Biosynthesis of the 5-Isoxazolidinone-Containing Hexacyclic Structure of Parnafungin.

Abstract

Parnafungins A-D (1-4) are fungal natural products that inhibit eukaryotic poly(A)-polymerase and were first discovered by Merck & Co., Inc., through a Candida albicans Fitness Test (CaFT) screening program. The biological activity of parnafungins is a result of the unique fused hexacyclic structure highlighted by a 5-isoxazolidinone (5ILD) N-heterocycle. In this work, we characterize the complete biosynthetic pathway of parnafungins through heterologous reconstitution and enzymatic assays.

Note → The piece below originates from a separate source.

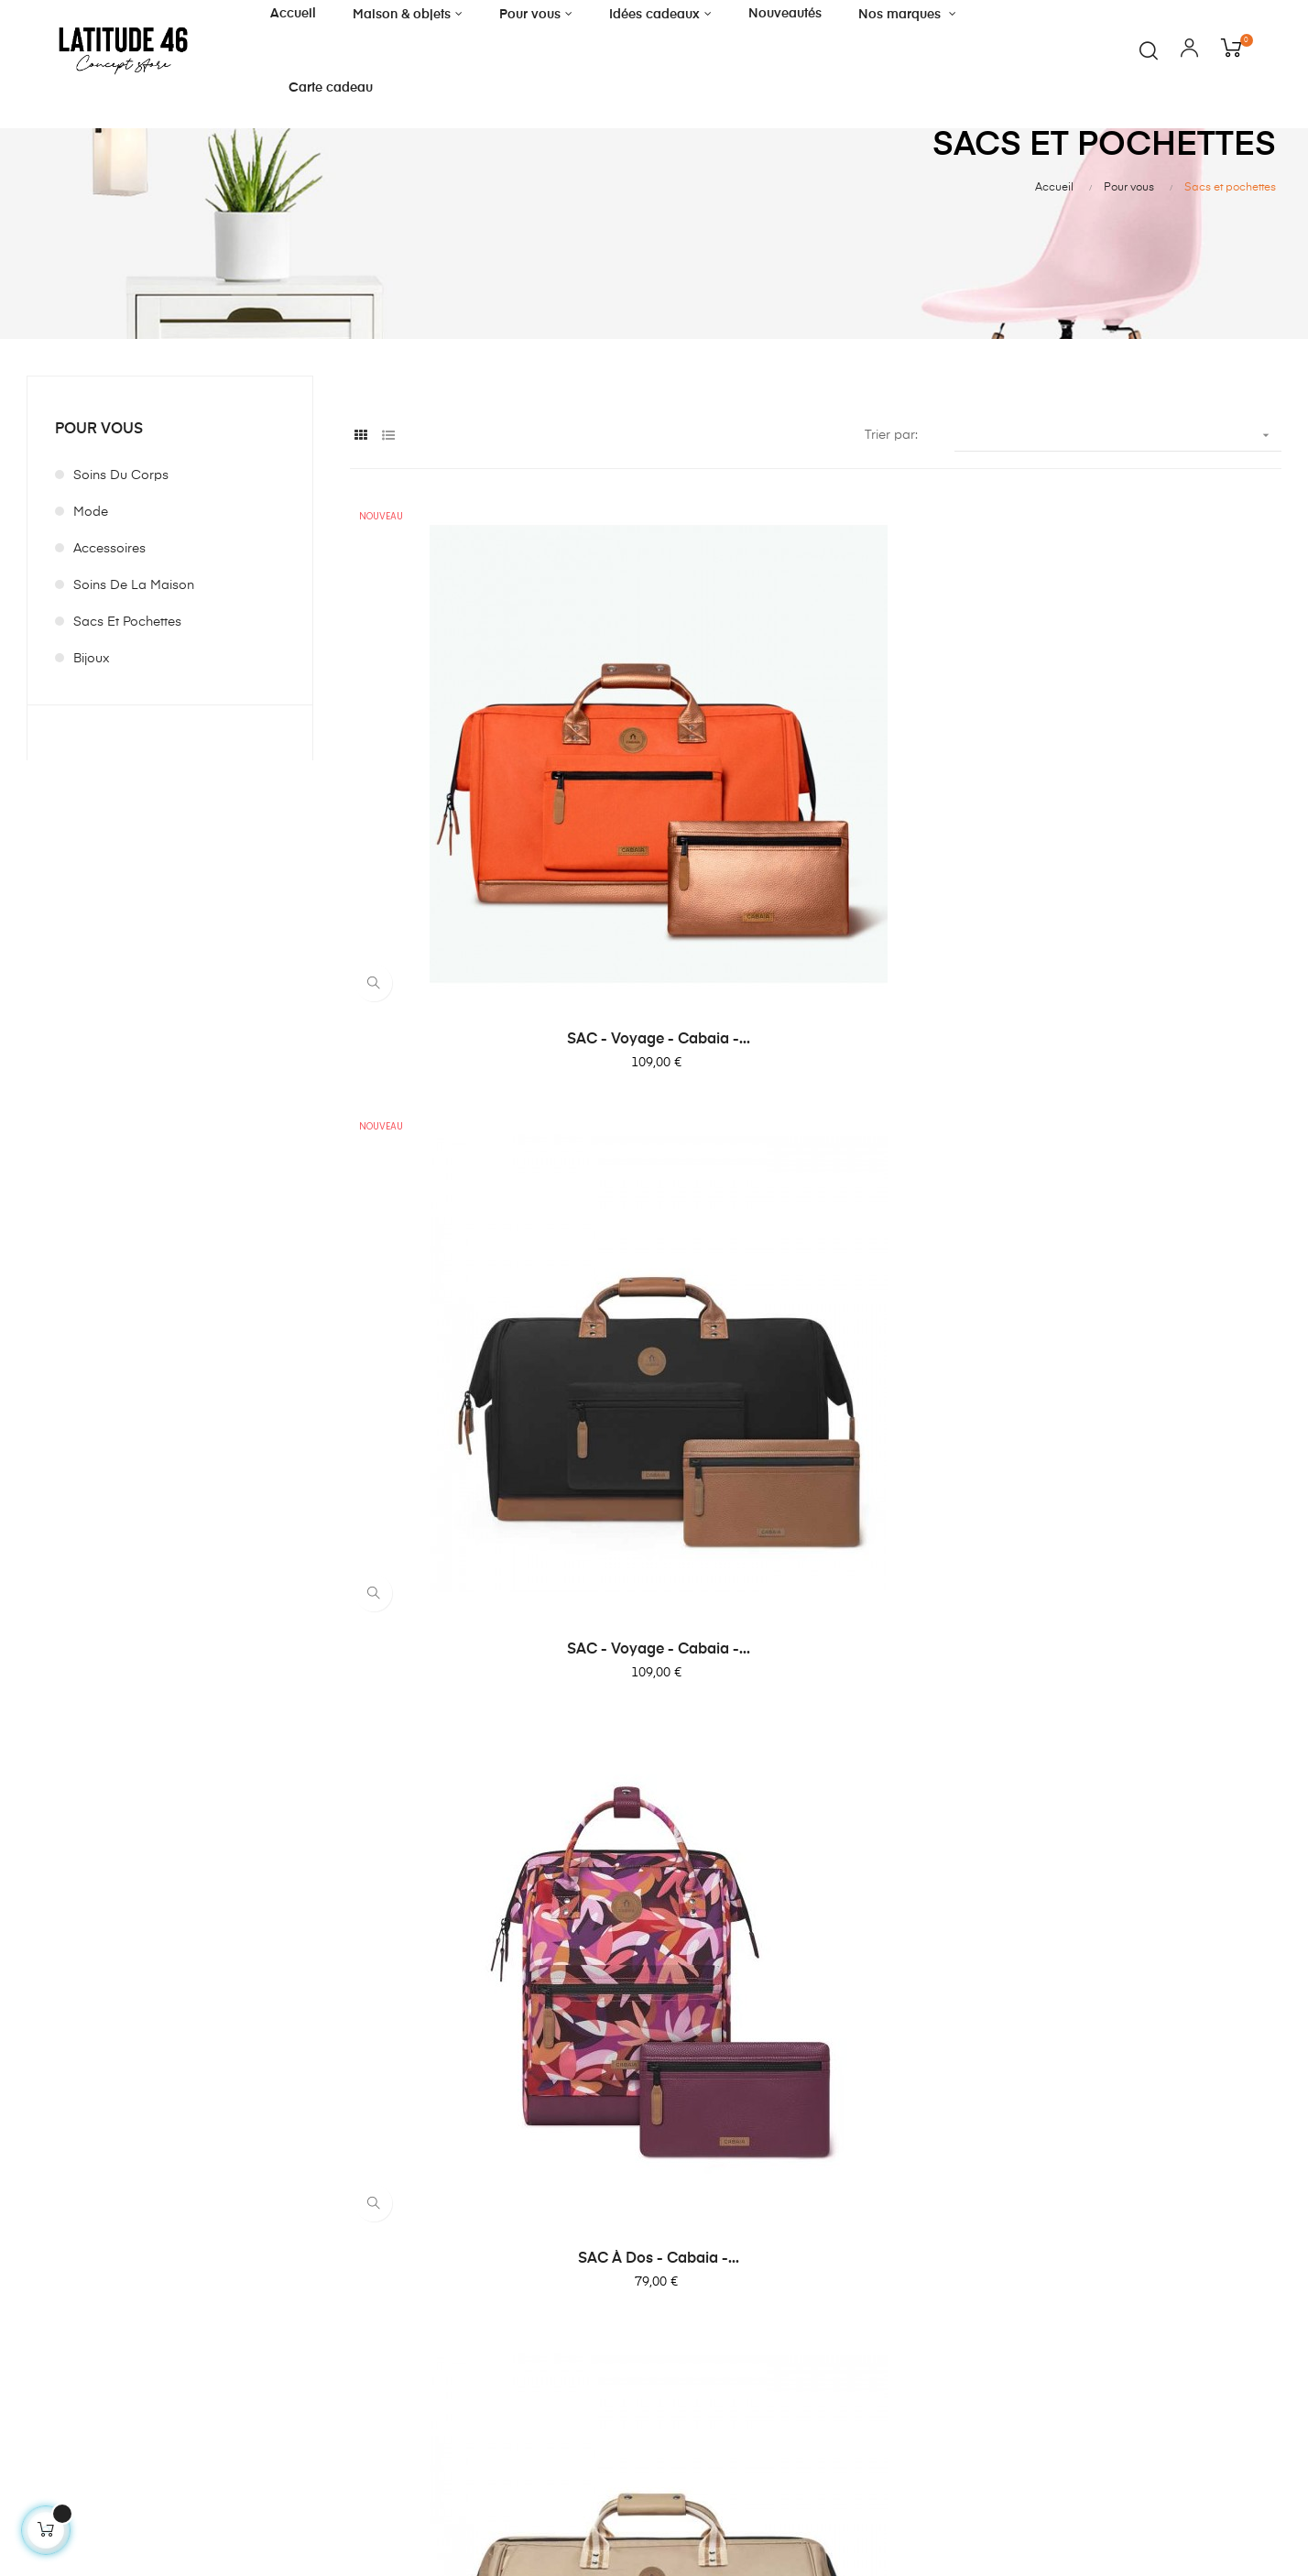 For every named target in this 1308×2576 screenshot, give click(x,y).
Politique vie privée (620, 2308)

Nearly half of the 26-gene biosynthetic gene cluster of parnafungin is responsible for the production of a known polyketide natural product, blennolide C. Starting from the blennolide C fragment, a three-enzyme cascade involving CoA-ligase ParJ, P450 ParO, and DUF829 ParD catalyzes the formal biaryl cross-coupling between blennolide C and anthranilate. Subsequent oxidative cyclization generates a phenanthridine product that is then reduced by atypical short-chain reductase ParT. N-Hydroxylation by flavin-dependent monooxygenase ParB and subsequent lactonization catalyzed by a homologue of dienenolactone hydrolase ParF form the 5ILD ring and complete the biosynthesis of 1 and 2. Methylation of 1 forms parnafungin C (3), and lastly epoxidation forms parnafungin D (4). Together, our work revealed the chemical logic and enzymology in extending the biosynthetic pathway of a well-characterized natural product, blennolide C, to introduce considerable additional structural diversity that affords parnafungins with unique biological activity.